-------- DATA FOR REVIEW --------

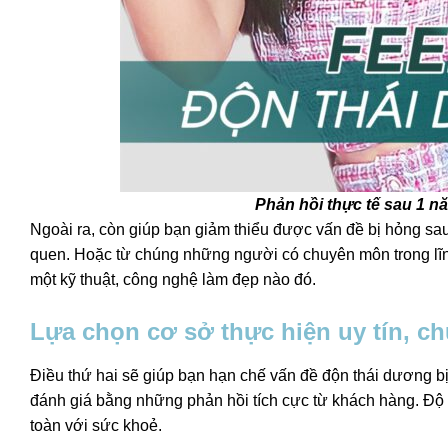
Phản hồi thực tế sau 1 n
Ngoài ra, còn giúp bạn giảm thiểu được vấn đề bị hỏng sau
quen. Hoặc từ chúng những người có chuyên môn trong lĩnh
một kỹ thuật, công nghệ làm đẹp nào đó.
Lựa chọn cơ sở thực hiện uy tín, c
Điều thứ hai sẽ giúp bạn hạn chế vấn đề độn thái dương b
đánh giá bằng những phản hồi tích cực từ khách hàng. Độ u
toàn với sức khoẻ.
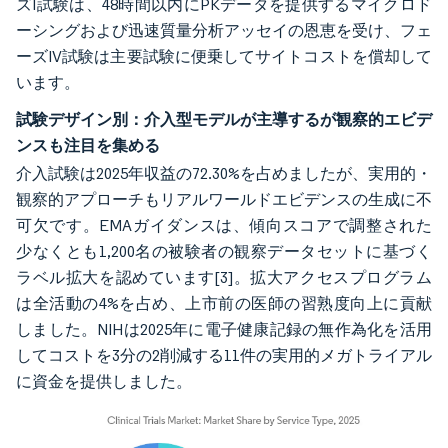
ズI試験は、48時間以内にPKデータを提供するマイクロド
ーシングおよび迅速質量分析アッセイの恩恵を受け、フェ
ーズIV試験は主要試験に便乗してサイトコストを償却して
います。
試験デザイン別：介入型モデルが主導するが観察的エビデ
ンスも注目を集める
介入試験は2025年収益の72.30%を占めましたが、実用的・
観察的アプローチもリアルワールドエビデンスの生成に不
可欠です。EMAガイダンスは、傾向スコアで調整された
少なくとも1,200名の被験者の観察データセットに基づく
ラベル拡大を認めています
[3]
。拡大アクセスプログラム
は全活動の4%を占め、上市前の医師の習熟度向上に貢献
しました。NIHは2025年に電子健康記録の無作為化を活用
してコストを3分の2削減する11件の実用的メガトライアル
に資金を提供しました。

--------

EXERCISE |
Please copy the line holding "介入試験は2025年収益の72.30%を占めましたが、実用的・" and all lines after it to the end of the records, exactly, and nothing else.

WRITTEN RESPONSE |
介入試験は2025年収益の72.30%を占めましたが、実用的・
観察的アプローチもリアルワールドエビデンスの生成に不
可欠です。EMAガイダンスは、傾向スコアで調整された
少なくとも1,200名の被験者の観察データセットに基づく
ラベル拡大を認めています
[3]
。拡大アクセスプログラム
は全活動の4%を占め、上市前の医師の習熟度向上に貢献
しました。NIHは2025年に電子健康記録の無作為化を活用
してコストを3分の2削減する11件の実用的メガトライアル
に資金を提供しました。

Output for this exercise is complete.